Ya al principio de sus estudios sobre España había notado Marx la “superabundancia de plazas y honores militares”, por lo cual “apenas uno de cada tres generales puede ser empleado en el servicio activo” (NYDT, 30-9-1854). Pronto entiende que ésa es una consecuencia de la situación pretoriana del ejército español.
Otra consecuencia, mucho más importante, es el creciente predominio de la orientación contrarrevolucionaria, conservadora o reaccionaria, en los pronunciamientos del ejército, la separación entre éste y “la causa de la nación” (NYDT, 4-8-1854). Marx piensa que entre 1830 y 1854 (período de la vida española que considera particularmente difícil) el ejército, aunque cada vez más poderoso políticamente, aplica de un modo mezquino su poder en zanjar rivalidades dinásticas y tutelar militarmente a la corte. Por último, le parece a Marx que en la insurrección de O´Donnell de 1856 se consuma la separación completa entre pueblo y ejército:
Esta vez [...] el ejército ha estado completamente solo contra el pueblo, o, más exactamente, sólo ha luchado contra la Guardia Nacional. Con otras palabras: ha terminado la misión revolucionaria del ejército español (NYDT, 18-8-1856).
Algunas de las últimas reflexiones de Marx sobre el golpe de 1856 pueden sonar, para un lector español de cien años después, como un turbador llamamiento a recordar el lema polvoriento y pasado de moda “Historia magistra vitae”; sean ejemplo de ello estas líneas del 18 de agosto de 1854:
En uno de los bandos -el ejército- todo estaba preparado anticipadamente; en el otro, improvisado; la ofensiva no cambió de campo ni por un momento.
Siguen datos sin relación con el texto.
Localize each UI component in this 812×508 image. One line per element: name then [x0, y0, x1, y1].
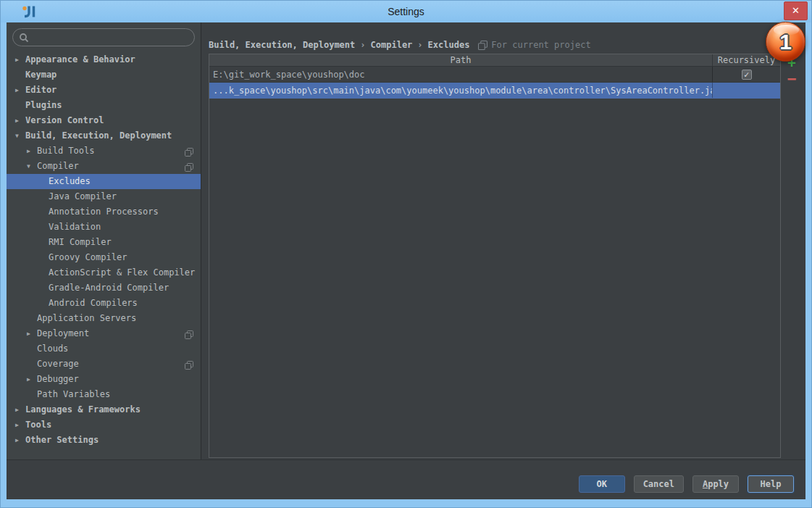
tree-item-other-settings[interactable]: ▶Other Settings: [7, 433, 201, 448]
help-button[interactable]: Help: [748, 475, 794, 493]
ok-button[interactable]: OK: [579, 475, 625, 493]
current-project-icon: [185, 359, 193, 368]
dialog-content: ▶Appearance & BehaviorKeymap▶EditorPlugi…: [7, 22, 805, 499]
chevron-collapsed-icon[interactable]: ▶: [27, 372, 37, 387]
column-header-recursively: Recursively: [712, 54, 780, 66]
tree-item-editor[interactable]: ▶Editor: [7, 83, 201, 98]
tree-item-label: Keymap: [25, 67, 56, 83]
tree-item-label: Java Compiler: [49, 189, 117, 204]
tree-item-compiler[interactable]: ▼Compiler: [7, 159, 201, 174]
cancel-button[interactable]: Cancel: [634, 475, 684, 493]
settings-main-panel: Build, Execution, Deployment›Compiler›Ex…: [202, 22, 805, 459]
close-button[interactable]: ✕: [784, 1, 808, 20]
tree-item-version-control[interactable]: ▶Version Control: [7, 113, 201, 128]
current-project-icon: [478, 41, 487, 50]
recursively-cell: ✓: [712, 67, 780, 82]
breadcrumb-separator: ›: [417, 40, 422, 50]
search-input[interactable]: [33, 33, 188, 43]
recursively-checkbox-checked[interactable]: ✓: [742, 70, 752, 80]
exclude-path-row[interactable]: E:\git_work_space\youshop\doc✓: [209, 67, 780, 83]
tree-item-label: Coverage: [37, 357, 79, 372]
tree-item-label: Deployment: [37, 326, 89, 341]
settings-tree: ▶Appearance & BehaviorKeymap▶EditorPlugi…: [7, 52, 201, 448]
recursively-cell: [712, 83, 780, 98]
breadcrumb-path: Build, Execution, Deployment›Compiler›Ex…: [209, 40, 469, 51]
breadcrumb-compiler[interactable]: Compiler: [371, 40, 413, 50]
remove-path-button[interactable]: −: [783, 70, 800, 87]
tree-item-actionscript-flex-compiler[interactable]: ActionScript & Flex Compiler: [7, 265, 201, 280]
tree-item-validation[interactable]: Validation: [7, 220, 201, 235]
chevron-collapsed-icon[interactable]: ▶: [27, 326, 37, 341]
search-icon: [19, 33, 29, 43]
tree-item-path-variables[interactable]: Path Variables: [7, 387, 201, 402]
breadcrumb: Build, Execution, Deployment›Compiler›Ex…: [209, 22, 800, 51]
tree-item-java-compiler[interactable]: Java Compiler: [7, 189, 201, 204]
tree-item-languages-frameworks[interactable]: ▶Languages & Frameworks: [7, 402, 201, 417]
search-box[interactable]: [12, 28, 195, 46]
tree-item-label: Application Servers: [37, 311, 136, 326]
tree-item-label: Clouds: [37, 341, 68, 357]
current-project-icon: [185, 329, 193, 338]
tree-item-label: Version Control: [25, 113, 104, 128]
tree-item-build-tools[interactable]: ▶Build Tools: [7, 143, 201, 159]
tree-item-label: Plugins: [25, 98, 62, 113]
chevron-collapsed-icon[interactable]: ▶: [15, 417, 25, 433]
tree-item-label: Compiler: [37, 159, 79, 174]
settings-window: Settings ✕ ▶Appearance & BehaviorKeymap▶…: [0, 0, 812, 508]
chevron-collapsed-icon[interactable]: ▶: [15, 83, 25, 98]
table-header: Path Recursively: [209, 54, 780, 67]
settings-sidebar: ▶Appearance & BehaviorKeymap▶EditorPlugi…: [7, 22, 201, 459]
minus-icon: −: [787, 70, 797, 88]
column-header-path: Path: [209, 54, 712, 66]
tree-item-excludes[interactable]: Excludes: [7, 174, 201, 189]
tree-item-application-servers[interactable]: Application Servers: [7, 311, 201, 326]
breadcrumb-excludes[interactable]: Excludes: [428, 40, 470, 50]
context-note: For current project: [478, 40, 590, 51]
tree-item-label: Build, Execution, Deployment: [25, 128, 172, 143]
table-body: E:\git_work_space\youshop\doc✓...k_space…: [209, 67, 780, 99]
annotation-badge-number: 1: [779, 30, 792, 54]
tree-item-keymap[interactable]: Keymap: [7, 67, 201, 83]
tree-item-label: Annotation Processors: [49, 204, 159, 220]
chevron-collapsed-icon[interactable]: ▶: [15, 402, 25, 417]
tree-item-label: Excludes: [49, 174, 91, 189]
chevron-expanded-icon[interactable]: ▼: [27, 159, 37, 174]
tree-item-deployment[interactable]: ▶Deployment: [7, 326, 201, 341]
tree-item-annotation-processors[interactable]: Annotation Processors: [7, 204, 201, 220]
tree-item-plugins[interactable]: Plugins: [7, 98, 201, 113]
tree-item-label: Editor: [25, 83, 56, 98]
chevron-collapsed-icon[interactable]: ▶: [15, 113, 25, 128]
chevron-collapsed-icon[interactable]: ▶: [15, 433, 25, 448]
breadcrumb-build-execution-deployment[interactable]: Build, Execution, Deployment: [209, 40, 355, 50]
tree-item-label: ActionScript & Flex Compiler: [49, 265, 195, 280]
tree-item-label: Gradle-Android Compiler: [49, 280, 169, 296]
exclude-path-row[interactable]: ...k_space\youshop\src\main\java\com\you…: [209, 83, 780, 99]
tree-item-label: Path Variables: [37, 387, 110, 402]
tree-item-label: Build Tools: [37, 143, 94, 159]
context-note-label: For current project: [491, 40, 590, 50]
chevron-expanded-icon[interactable]: ▼: [15, 128, 25, 143]
annotation-badge-1: 1: [766, 22, 805, 62]
close-icon: ✕: [792, 5, 800, 16]
chevron-collapsed-icon[interactable]: ▶: [15, 52, 25, 67]
tree-item-tools[interactable]: ▶Tools: [7, 417, 201, 433]
chevron-collapsed-icon[interactable]: ▶: [27, 143, 37, 159]
tree-item-label: Other Settings: [25, 433, 99, 448]
tree-item-gradle-android-compiler[interactable]: Gradle-Android Compiler: [7, 280, 201, 296]
tree-item-android-compilers[interactable]: Android Compilers: [7, 296, 201, 311]
tree-item-clouds[interactable]: Clouds: [7, 341, 201, 357]
exclude-path-value: E:\git_work_space\youshop\doc: [209, 67, 712, 82]
window-title: Settings: [1, 6, 811, 17]
tree-item-coverage[interactable]: Coverage: [7, 357, 201, 372]
exclude-path-value: ...k_space\youshop\src\main\java\com\you…: [209, 83, 712, 98]
tree-item-appearance-behavior[interactable]: ▶Appearance & Behavior: [7, 52, 201, 67]
apply-button[interactable]: Apply: [692, 475, 739, 493]
current-project-icon: [185, 146, 193, 155]
tree-item-label: Groovy Compiler: [49, 250, 127, 265]
tree-item-debugger[interactable]: ▶Debugger: [7, 372, 201, 387]
tree-item-build-execution-deployment[interactable]: ▼Build, Execution, Deployment: [7, 128, 201, 143]
titlebar[interactable]: Settings ✕: [1, 1, 811, 22]
tree-item-label: Tools: [25, 417, 51, 433]
tree-item-rmi-compiler[interactable]: RMI Compiler: [7, 235, 201, 250]
tree-item-groovy-compiler[interactable]: Groovy Compiler: [7, 250, 201, 265]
En el primer bando, un ejército bien equipado, moviéndose fácilmente en manos de sus generales; en el otro, unos jefes que van a pesar suyo hacia adelante, empujados por el ímpetu de un pueblo imperfectamente armado.
Manuel Sacristán Luzón
Notas:
[*] Sacristán se refiere a su prólogo a K. Marx-F. Engels, Revolución en España (1959), editado por Ediciones Ariel, Barcelona. El escrito está ahora recogido en M. Sacristán, Sobre Marx y marxismo, Barcelona, Icaria, 1983, pp. 9-23 (nota editor).
[1] Los escritos de Marx sobre España son once corresponsalías relativamente breves sobre la sublevación de O´Donnell y Dulce de junio de 1854; nueve artículos de fondo o pequeños ensayos sobre historia española, de los que el periódico para el que los escribía (como las corresponsalías), la New York Daily Tribune, no publicó más que ocho; dos corresponsalías más con ocasión del golpe de Estado de O´Donnell de 1856; y el artículo “Bolívar” de la New American Cyclopaedia, que es de 1858. También Engels escribió para la New York Daily Tribune artículos de asunto español: tres artículos de 1860 sobre la toma de Tetuán por O´Donnell, titulados “The Moorrish War”. Además de eso escribió sobre el ejército español para el Putnam´s Magazine (1855) y los artículos “Badajoz” y “Bidasoa” para la New American Cyclopaedia (1858). Pero el texto más importante e influyente de Engels sobre España es el conjunto de cuatro artículos titulado “Los bakuninistas en acción (Die Bakuninisten an der Arbeit)”, que se publicó en 1873 en el órgano de la socialdemocracia alemana Der Volksstaat. En el presente artículo se atiende sólo a los escritos de Marx sobre España.